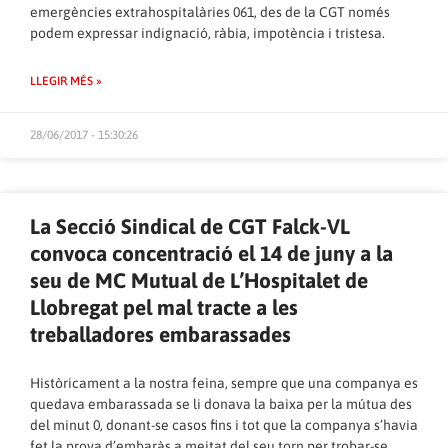
emergències extrahospitalàries 061, des de la CGT només
podem expressar indignació, ràbia, impotència i tristesa.
LLEGIR MÉS »
28/06/2017 - 15:30:26
La Secció Sindical de CGT Falck-VL
convoca concentració el 14 de juny a la
seu de MC Mutual de L’Hospitalet de
Llobregat pel mal tracte a les
treballadores embarassades
Històricament a la nostra feina, sempre que una companya es
quedava embarassada se li donava la baixa per la mútua des
del minut 0, donant-se casos fins i tot que la companya s’havia
fet la prova d’embaràs a meitat del seu torn per trobar-se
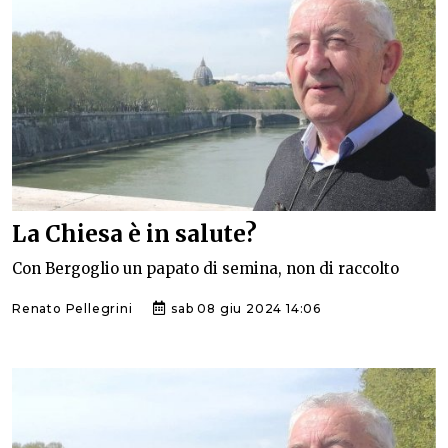
La Chiesa è in salute?
Con Bergoglio un papato di semina, non di raccolto
Renato Pellegrini
sab 08 giu 2024 14:06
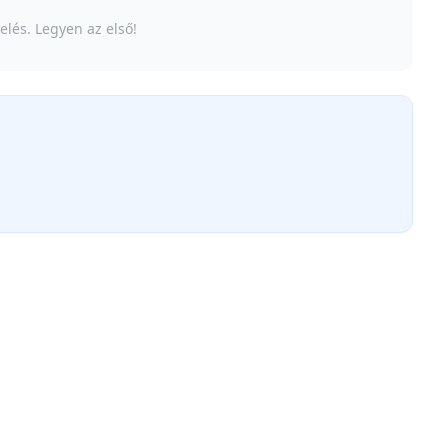
elés. Legyen az első!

# EXERCISE PROMPT
Without the pictures, restate each entry exactly.

# SOLUTION TO THIS PROBLEM
emergències extrahospitalàries 061, des de la CGT només
podem expressar indignació, ràbia, impotència i tristesa.
LLEGIR MÉS »
28/06/2017 - 15:30:26
La Secció Sindical de CGT Falck-VL
convoca concentració el 14 de juny a la
seu de MC Mutual de L’Hospitalet de
Llobregat pel mal tracte a les
treballadores embarassades
Històricament a la nostra feina, sempre que una companya es
quedava embarassada se li donava la baixa per la mútua des
del minut 0, donant-se casos fins i tot que la companya s’havia
fet la prova d’embaràs a meitat del seu torn per trobar-se
La Chiesa è in salute?
Con Bergoglio un papato di semina, non di raccolto
Renato Pellegrini
sab 08 giu 2024 14:06
elés. Legyen az első!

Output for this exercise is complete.